Outcome based GTM: measuring pipeline instead of activity

6 min read
Quick answer

Outcome based go to market measures what moves revenue, like meetings, pipeline, and closed deals, rather than activity like emails sent. It means trusting honest signals over vanity metrics and closing the loop in your CRM.

Activity metrics can mislead

Emails sent, calls made, and tasks completed are easy to count, so teams report them. The trouble is that a team can be very busy and still create no pipeline. Activity is an input, not a result.

Open rates are not a result

Open tracking has become unreliable, so an open rate tells you little. Treating it as a success metric leads teams to optimise something that does not matter.
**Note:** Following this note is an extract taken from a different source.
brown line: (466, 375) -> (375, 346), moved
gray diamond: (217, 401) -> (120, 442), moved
Measure the things that pay the bills

  • Qualified meetings booked
  • Pipeline created
  • Revenue closed
  • Reply quality, not just reply count

These are harder to inflate, which is exactly why they are worth reporting.

Close the loop

An outcome you cannot trace back to a cause teaches you nothing. When every meeting points back to the account, the signal, and the message that earned it, your team learns what to repeat.
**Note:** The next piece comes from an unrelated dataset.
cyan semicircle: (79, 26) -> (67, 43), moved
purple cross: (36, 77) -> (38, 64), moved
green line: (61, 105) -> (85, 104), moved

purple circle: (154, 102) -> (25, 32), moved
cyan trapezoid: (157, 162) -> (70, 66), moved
What to put in the weekly report

Lead with pipeline created and meetings booked, then the plays that drove them. Activity can sit underneath as context, not as the headline.

Common questions

Should we stop tracking activity entirely?

No. Track it as a leading indicator, but judge results on pipeline and revenue.

How do we measure if opens are unreliable?

Use replies, meetings, and pipeline. They are slower to count but far more honest.

What is the simplest first step?

Report pipeline created per play. It shifts the conversation from busy to effective.